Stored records
++++++++
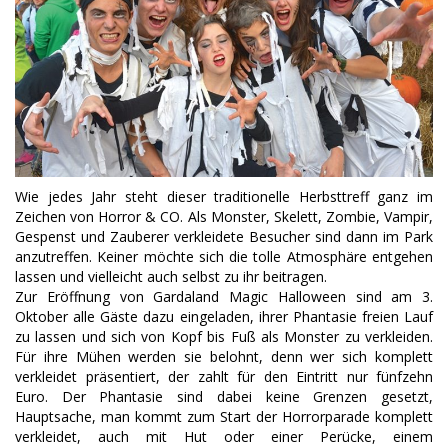
Wie jedes Jahr steht dieser traditionelle Herbsttreff ganz im
Zeichen von Horror & CO. Als Monster, Skelett, Zombie, Vampir,
Gespenst und Zauberer verkleidete Besucher sind dann im Park
anzutreffen. Keiner möchte sich die tolle Atmosphäre entgehen
lassen und vielleicht auch selbst zu ihr beitragen.
Zur Eröffnung von Gardaland Magic Halloween sind am 3.
Oktober alle Gäste dazu eingeladen, ihrer Phantasie freien Lauf
zu lassen und sich von Kopf bis Fuß als Monster zu verkleiden.
Für ihre Mühen werden sie belohnt, denn wer sich komplett
verkleidet präsentiert, der zahlt für den Eintritt nur fünfzehn
Euro. Der Phantasie sind dabei keine Grenzen gesetzt,
Hauptsache, man kommt zum Start der Horrorparade komplett
verkleidet, auch mit Hut oder einer Perücke, einem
++++++++
### Task goal
In your answer, repeat all the entries exactly, but leave out the pictures.

### Task output
Wie jedes Jahr steht dieser traditionelle Herbsttreff ganz im
Zeichen von Horror & CO. Als Monster, Skelett, Zombie, Vampir,
Gespenst und Zauberer verkleidete Besucher sind dann im Park
anzutreffen. Keiner möchte sich die tolle Atmosphäre entgehen
lassen und vielleicht auch selbst zu ihr beitragen.
Zur Eröffnung von Gardaland Magic Halloween sind am 3.
Oktober alle Gäste dazu eingeladen, ihrer Phantasie freien Lauf
zu lassen und sich von Kopf bis Fuß als Monster zu verkleiden.
Für ihre Mühen werden sie belohnt, denn wer sich komplett
verkleidet präsentiert, der zahlt für den Eintritt nur fünfzehn
Euro. Der Phantasie sind dabei keine Grenzen gesetzt,
Hauptsache, man kommt zum Start der Horrorparade komplett
verkleidet, auch mit Hut oder einer Perücke, einem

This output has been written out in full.